My favorite movie is The Life Aquatic with Steve Zissou.
I know, I should have played like I was super intellectual and said my favorite film was Metropolis or Citizen Kane or perhaps just gone with something epic like The Ten Commandments.
No, those are fine… but I can’t help it. I really, really like The Life Aquatic.
Yes, it’s occasionally crude and totally shallow, but it also features Bill Murray as a Jacques Cousteau-esque character, hunting down a killer shark and trying to get along with his rich, mean wife and newly discovered son. Oh – and Jeff Goldblum plays a rival researcher with an absolutely perfect vessel and a crew of young men that look like Abercrombie & Fitch models.
Heh.
I’ve probably watched the film 6 times and would happily watch it again tonight. I laugh every time. The sense of humor is very much like my own.
And I grew up watching Jaques Cousteau.
Anyhow, all that to say, there’s a drink featured at one point in the film – a famous liqueur from Italy known as Campari.
Campari is simultaneously bitter and sweet and tastes amazing on the rocks, once you get used to its unique, puckery taste.
If I sold enough books and/or had a real job, I’d always keep a bottle of Campari around…Â but I don’t, so I’m stuck making my own prison hooch from stale bread rolls, grape jelly and stolen ketchup packets.
Kidding. My friend Brandon supplies me with mead, so I’m good.
So – what’s the deal with The Life Aquatic and Campari?
Well, Campari is made, in part, with a wonderful citrus I have growing in my food forest. Check out my new video to see what I mean:
Yep – calamondins.
I actually had to search for almost a year before I found a calamondin tree for sale. I absolutely love these things and never want to be without one again. Look at how beautiful they are:
Calamondins are sour with somewhat sweet skin, like a kumquat – except they also section nicely like a tangerine, unlike kumquats.
And, as I mentioned in the video, calamondins make the very best marmalade.

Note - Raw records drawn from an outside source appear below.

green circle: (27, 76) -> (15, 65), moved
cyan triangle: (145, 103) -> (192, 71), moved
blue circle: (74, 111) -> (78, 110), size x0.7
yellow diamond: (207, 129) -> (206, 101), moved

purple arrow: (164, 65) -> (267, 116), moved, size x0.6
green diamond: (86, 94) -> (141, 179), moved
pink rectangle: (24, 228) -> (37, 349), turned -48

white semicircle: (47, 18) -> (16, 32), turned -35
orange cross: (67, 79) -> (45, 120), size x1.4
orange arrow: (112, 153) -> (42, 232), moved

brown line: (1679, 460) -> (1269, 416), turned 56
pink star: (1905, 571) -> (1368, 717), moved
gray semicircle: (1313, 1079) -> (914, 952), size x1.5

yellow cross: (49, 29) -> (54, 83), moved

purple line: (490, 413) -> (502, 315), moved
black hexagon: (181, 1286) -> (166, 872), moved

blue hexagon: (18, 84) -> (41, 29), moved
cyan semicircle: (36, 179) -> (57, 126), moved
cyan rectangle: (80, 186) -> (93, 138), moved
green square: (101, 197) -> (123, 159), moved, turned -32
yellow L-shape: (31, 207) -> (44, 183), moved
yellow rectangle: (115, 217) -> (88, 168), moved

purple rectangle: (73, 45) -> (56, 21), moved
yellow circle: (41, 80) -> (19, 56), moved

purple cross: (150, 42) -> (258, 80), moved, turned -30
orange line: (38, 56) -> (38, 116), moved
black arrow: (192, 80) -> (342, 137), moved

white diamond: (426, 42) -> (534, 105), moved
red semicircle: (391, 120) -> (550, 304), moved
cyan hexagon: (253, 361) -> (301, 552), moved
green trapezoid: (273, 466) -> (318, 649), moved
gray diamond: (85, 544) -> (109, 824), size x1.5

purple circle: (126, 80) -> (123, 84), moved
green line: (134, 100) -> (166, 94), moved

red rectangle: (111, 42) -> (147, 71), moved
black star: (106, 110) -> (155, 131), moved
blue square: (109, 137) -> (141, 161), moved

More on the calamondin can be found here.
11 comments
Yup, calamondons are great! I’ve kept one all my life. Keeping it in a pot when I was renting… Now a homeowner, it is planted and had a thousand blooms on it recently… I freeze the juice in ice cube tray for use anywhere lemon is called for. They make killer a killer whiskey sour! Now I’ll have to check out the movie….
Ice cube trays = good idea.
I’ll have to try the whiskey sour.
Love my calamondin tree. Doesn’t have insect or other problems like the rest of my citrus trees. Almost always has either blossoms or fruit and at this time of year has both. Read that it is considered a ‘sour’ fruit so I use them as I would lemons – mainly to flavor water, on salads and to perk up cooked greens. And, the mockingbirds nest in it each year – they’re fun to watch and listen to.
Now that you mention it, you’re right: mine hasn’t ever really had any pest problems either.
Grew up with a calamondin tree in my grandmother’s backyard. Used to love tricking the other kids into crunching down on those sour little fruits but I enjoyed it myself. Yes the greatest marmalade ever! Just amazing on buttered toast!
Oh heck yeah. Buttered toast with marmalade is all you need to live.
Great video, Calamanwqad5n (I think there is a niner in there), sounds like a great fruit. I had no idea you could do so much with it. Always thought of it as a worthless citrus. Great medicinal though and seasoning too?! Good to know. I will keep my eyes open for it to add. Thanks for the education.
Sure thing.
Apparently, it’s easy to start from both seeds and cuttings. I have a seedling one in my backyard that has started producing fruit 3 years after I transplanted it there.
What temperatures will it survive in the winter. I’m a little north of you in Keystone Heights
I have heard they’ll live through 12 degrees. You should be fine.
That said, it’s really important to protect them when they’re young, as they grow in cold-hardiness as they mature.
Be careful with the cold. They are hardier than other citrus, but I have a friend who lost her tree in Cape Canveral at about 27-28 degrees. It was older and not thriving, but the freeze definitely did it in. They really are a fabulous container plant. We recommend bringing indoors for a freeze.